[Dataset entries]
⁂
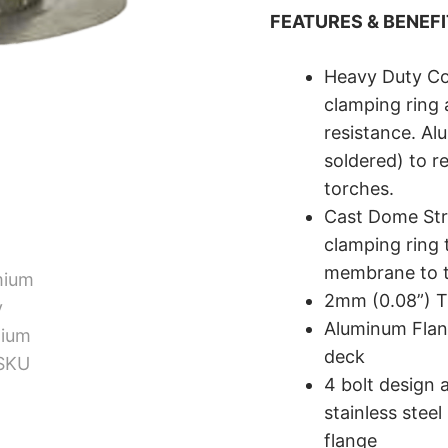
FEATURES & BENEF
Heavy Duty Co
clamping ring 
resistance. Al
soldered) to r
torches.
Cast Dome Str
clamping ring 
membrane to t
2mm (0.08”) T
Aluminum Flang
deck
4 bolt design a
stainless stee
flange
⁂
WHAT IS EXPECTED —
Repeat exactly the lines from the one containing "Heavy Duty Co" to the end of the records.

THE ANSWER —
Heavy Duty Co
clamping ring 
resistance. Al
soldered) to r
torches.
Cast Dome Str
clamping ring 
membrane to t
2mm (0.08”) T
Aluminum Flang
deck
4 bolt design a
stainless stee
flange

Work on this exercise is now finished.